From Iceland — Wasps Are Here To Stay

Wasps Are Here To Stay

Published July 19, 2016

Andie Sophia Fontaine
Photo by
Magne Flåten/Wikimedia Commons

Despite past contentions to the contrary, it may be that the common wasp has made itself a permanent home in Iceland.

Exterminator Magni Þór Konráðsson told RÚV has was recently called out to remove an exceptionally large wasp nest. He also happens to be not particularly optimistic that the species, which is not native to Iceland, will disappear any time soon.

“This prediction from entomologists that the wasp is dying out is impossible to confirm,” he told reporters. “The wasp is here to stay.”

Common wasps were first discovered in Iceland in 1977. Within a decade, the creature managed to distribute itself over much of the capital area, and are a relatively common fixture of Reykjavík summers today.

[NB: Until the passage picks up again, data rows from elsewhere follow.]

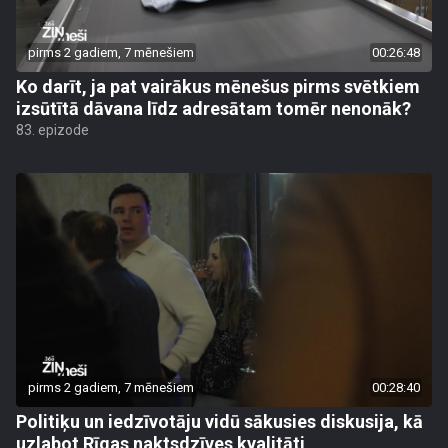
pirms 2 gadiem, 7 mēnešiem
00:26:48
Ko darīt, ja pat vairākus mēnešus pirms svētkiem
izsūtītā dāvana līdz adresātam tomēr nenonāk?
83. epizode
pirms 2 gadiem, 7 mēnešiem
00:28:40
Politiķu un iedzīvotāju vidū sākusies diskusija, kā
uzlabot Rīgas naktsdzīves kvalitāti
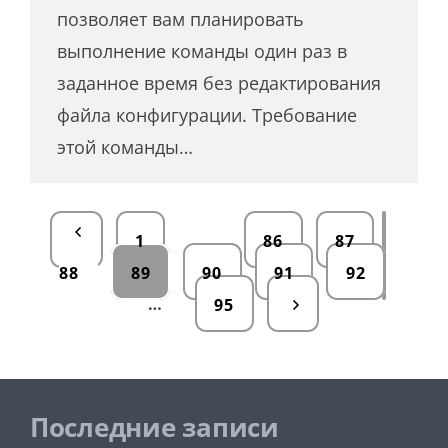
позволяет вам планировать
выполнение команды один раз в
заданное время без редактирования
файла конфигурации. Требование
этой команды…
…
1
86
87
88
89
90
91
92
…
95
Последние записи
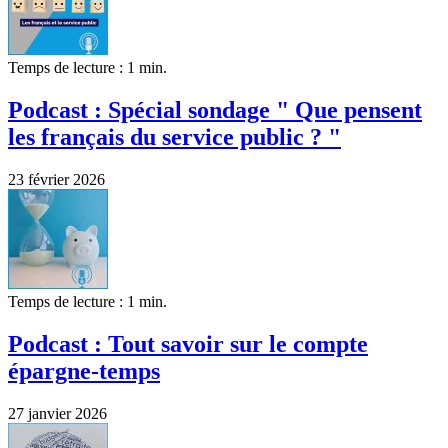
Temps de lecture : 1 min.
Podcast : Spécial sondage " Que pensent
les français du service public ? "
23 février 2026
Temps de lecture : 1 min.
Podcast : Tout savoir sur le compte
épargne-temps
27 janvier 2026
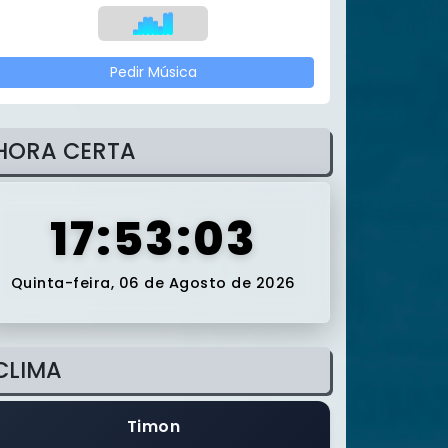
Pedir Música
HORA CERTA
17:53:04
Quinta-feira, 06 de Agosto de 2026
CLIMA
Timon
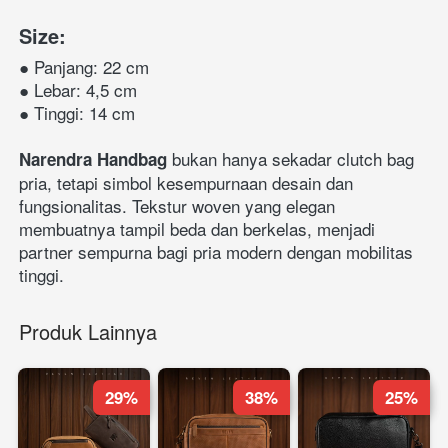
Size:
● Panjang: 22 cm
● Lebar: 4,5 cm
● Tinggi: 14 cm
 bukan hanya sekadar clutch bag 
Narendra Handbag
pria, tetapi simbol kesempurnaan desain dan 
fungsionalitas. Tekstur woven yang elegan 
membuatnya tampil beda dan berkelas, menjadi 
partner sempurna bagi pria modern dengan mobilitas 
tinggi.
Produk Lainnya
29%
38%
25%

As spring and summer temperatures in Iceland continue to steadily climb, wasps are having an easier time of making a home for themselves here. Despite this, last year entomologist Erling Ólafsson told Vísir he predicted the species would die out.

In point of fact, both the German wasp and the red wasp were once spotted in Iceland but died out. However, the Norwegian wasp has been faring far better, and as such might very well become just as much a part of Icelandic summers as the insects are in other parts of the world.